I'm trying to write a function that will print out the contents of a multidimensional array. I know the size of the columns, but not the size of the rows.

EDIT: Since I didn't make this clear, the arrays passed to this function are NOT dynamically allocated. The sizes are known at compile time.

I am testing it using a 3x2 array. Here is the function as it stands:

void printArrays(int array1[][2], int array2[][2]) {
for (int i = 0; i < 3; i++) {
for (int j = 0; j < 2; j++) {
cout << "\narray1[" << i << "][" << j << "] = "
<< setfill('0') << setw(2) << array1[i][j]
<< "\tarray2[" << i << "][" << j << "] = "
<< setfill('0') << setw(2) << array2[i][j];
}
}
}


Obviously, this only works if I know the size of "i" is 3 (it is in this case). Ideally, however, I would like the function to work no matter what the size of the first dimension.

I thought I would be able to do this using the sizeof() function, e.g.

int size = sizeof(array1);


... and do some math from there.

Here's the odd part. If I use the sizeof() function inside the array, it returns a value of 4. I can use pointer notation to dereference the array:

int size = sizeof(*array1);


... but this actually returns a value of 8. This is odd, because the total size should be rows(which = 3) * columns(= 2) * sizeof(int)(= 4), or 24. And, indeed, this is the result, when I use sizeof(*array1) outside of the function.

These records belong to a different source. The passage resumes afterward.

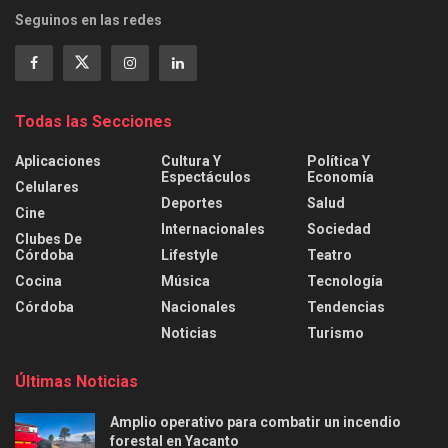
Seguinos en las redes
Todas las Secciones
Aplicaciones
Cultura Y
Política Y
Espectáculos
Economía
Celulares
Deportes
Salud
Cine
Internacionales
Sociedad
Clubes De
Córdoba
Lifestyle
Teatro
Cocina
Música
Tecnología
Córdoba
Nacionales
Tendencias
Noticias
Turismo
Últimas Noticias
Amplio operativo para combatir un incendio
forestal en Yacanto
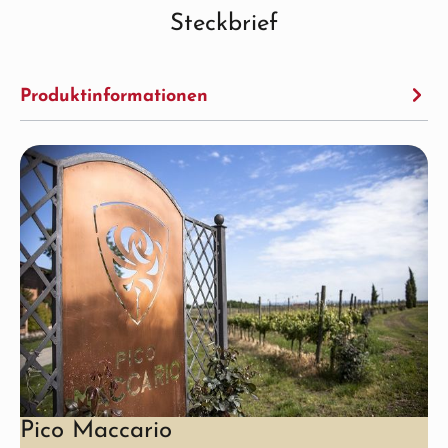
Steckbrief
Produktinformationen
Pico Maccario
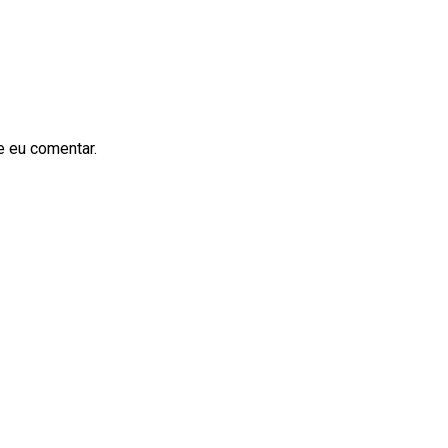
e eu comentar.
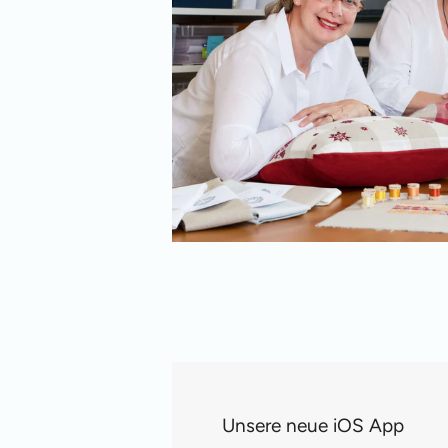
Unsere neue iOS App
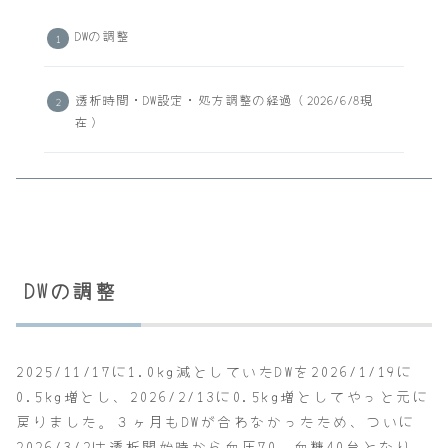
DWの調整
透析時間・DW設定・処方調整の経過（2026/6/8現
在）
DWの調整
2025/11/17に1.0kg減としていたDWを2026/1/19に
0.5kg増とし、2026/2/13に0.5kg増としてやっと元に
戻りました。３ヶ月もDWが合わなかったため、ついに
2026/3/2は透析開始時から血圧70、血糖40台となり、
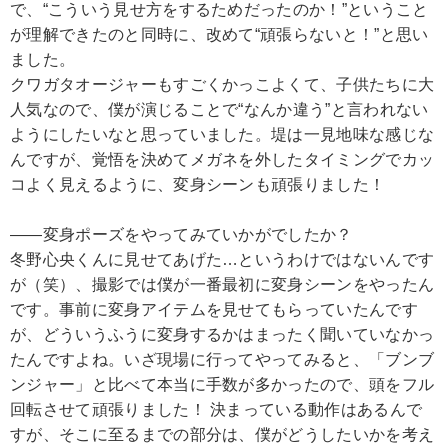
で、“こういう見せ方をするためだったのか！”ということ
が理解できたのと同時に、改めて“頑張らないと！”と思い
ました。
クワガタオージャーもすごくかっこよくて、子供たちに大
人気なので、僕が演じることで“なんか違う”と言われない
ようにしたいなと思っていました。堤は一見地味な感じな
んですが、覚悟を決めてメガネを外したタイミングでカッ
コよく見えるように、変身シーンも頑張りました！
――変身ポーズをやってみていかがでしたか？
冬野心央くんに見せてあげた…というわけではないんです
が（笑）、撮影では僕が一番最初に変身シーンをやったん
です。事前に変身アイテムを見せてもらっていたんです
が、どういうふうに変身するかはまったく聞いていなかっ
たんですよね。いざ現場に行ってやってみると、「ブンブ
ンジャー」と比べて本当に手数が多かったので、頭をフル
回転させて頑張りました！ 決まっている動作はあるんで
すが、そこに至るまでの部分は、僕がどうしたいかを考え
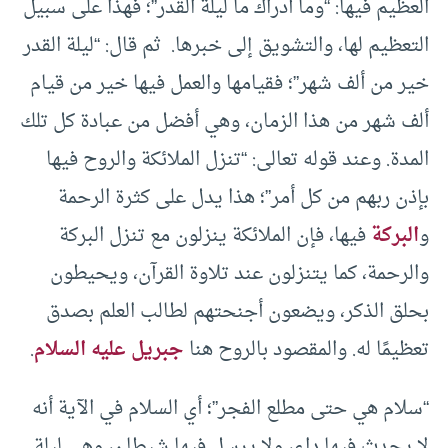
العظيم فيها: “وما أدراك ما ليلة القدر”؛ فهذا على سبيل
التعظيم لها، والتشويق إلى خبرها. ثم قال: “ليلة القدر
خير من ألف شهر”؛ فقيامها والعمل فيها خير من قيام
ألف شهر من هذا الزمان، وهي أفضل من عبادة كل تلك
المدة. وعند قوله تعالى: “تنزل الملائكة والروح فيها
بإذن ربهم من كل أمر”؛ هذا يدل على كثرة الرحمة
و
البركة
فيها، فإن الملائكة ينزلون مع تنزل البركة
والرحمة، كما يتنزلون عند تلاوة القرآن، ويحيطون
بحلق الذكر، ويضعون أجنحتهم لطالب العلم بصدق
تعظيمًا له. والمقصود بالروح هنا
جبريل عليه السلام
.
“سلام هي حتى مطلع الفجر”؛ أي السلام في الآية أنه
لا يحدث فيها داء، ولا يرسل فيها شيطان، وهي ليلة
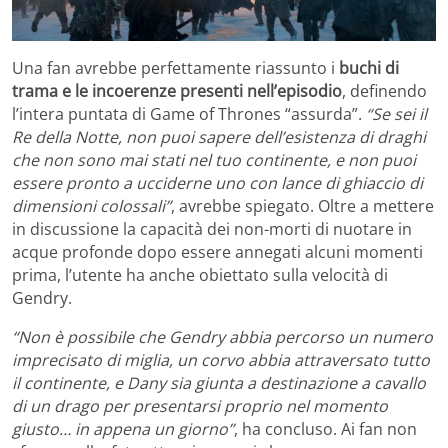
Una fan avrebbe perfettamente riassunto i
buchi di
trama e le incoerenze presenti nell’episodio
, definendo
l’intera puntata di Game of Thrones “assurda”.
“Se sei il
Re della Notte, non puoi sapere dell’esistenza di draghi
che non sono mai stati nel tuo continente, e non puoi
essere pronto a ucciderne uno con lance di ghiaccio di
dimensioni colossali”
, avrebbe spiegato. Oltre a mettere
in discussione la capacità dei non-morti di nuotare in
acque profonde dopo essere annegati alcuni momenti
prima, l’utente ha anche obiettato sulla velocità di
Gendry.
“Non è possibile che Gendry abbia percorso un numero
imprecisato di miglia, un corvo abbia attraversato tutto
il continente, e Dany sia giunta a destinazione a cavallo
di un drago per presentarsi proprio nel momento
giusto… in appena un giorno”
, ha concluso. Ai fan non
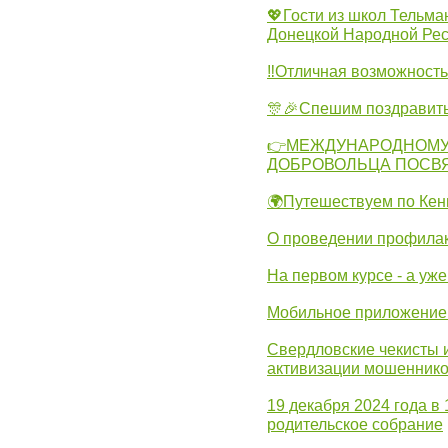
💖Гости из школ Тельма
Донецкой Народной Рес
‼Отличная возможность 
🎊🎉Спешим поздравит
👉МЕЖДУНАРОДНОМУ
ДОБРОВОЛЬЦА ПОСВ
🌍Путешествуем по Кен
О проведении профилак
На первом курсе - а уж
Мобильное приложение 
Свердловские чекисты 
активизации мошеннико
19 декабря 2024 года в
родительское собрание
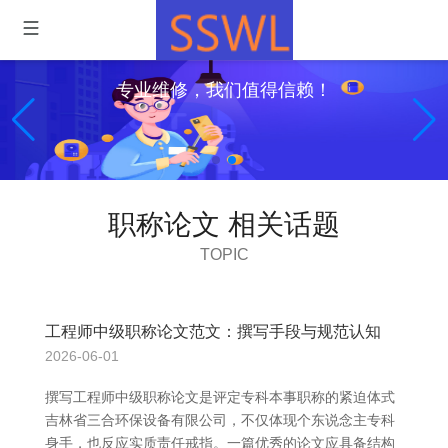
专业维修，我们值得信赖！
职称论文 相关话题
TOPIC
工程师中级职称论文范文：撰写手段与规范认知
2026-06-01
撰写工程师中级职称论文是评定专科本事职称的紧迫体式
吉林省三合环保设备有限公司，不仅体现个东说念主专科
身手，也反应实质责任戒指。一篇优秀的论文应具备结构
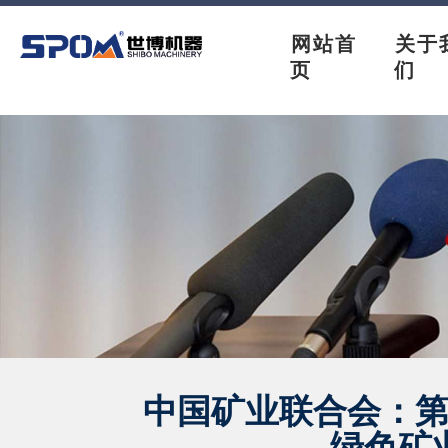
网站首
关于
页
们
中国矿业联合会：
绿色矿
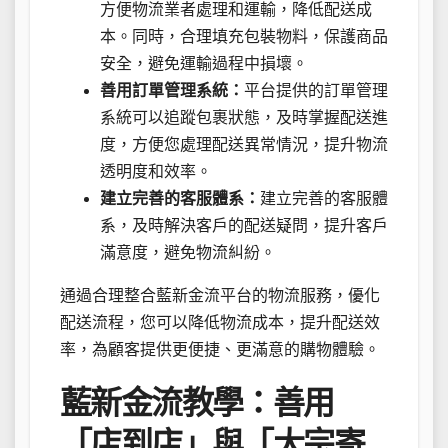
方便物流業者處理和運輸，降低配送成
本。同時，合理填充包裝物料，保護商品
安全，避免運輸過程中損壞。
善用訂單管理系統：
平台提供的訂單管理
系統可以追蹤包裹狀態，及時掌握配送進
度，方便您處理配送異常情況，提升物流
透明度和效率。
建立完善的客服體系：
建立完善的客服體
系，及時解決客戶的配送疑問，提升客戶
滿意度，避免物流糾紛。
通過合理整合藍新金流平台的物流服務，優化
配送流程，您可以降低物流成本，提升配送效
率，為顧客提供更便捷、更滿意的購物體驗。
藍新金流教學：善用
「店到店」與「大宗寄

Does anyone know what is going on here? More importantly, does anyone have a solution?

Answer

The answer is that you can not do this. You must pass the number of rows as an argument to the function, or use an STL container such as std::vector or std::array.

sizeof is computed compile time; sizeof is never useful in determining dynamic size of objects in C/C++. You (yourself, the programmer) can always calculate sizeof(x) just from looking at code and header files since sizeof counts the number of bytes used to represent the object. sizeof(*array1) will always be 8 since array1[i] is an array of two ints and 4==sizeof(int). When you declare int array1[][2] this is equivalent to int *array1[2]. That is, array1 is a pointer to arrays of two integers. sizeof(array1) is therefore 4 bytes, since it takes 4 bytes on your machine to represent a pointer.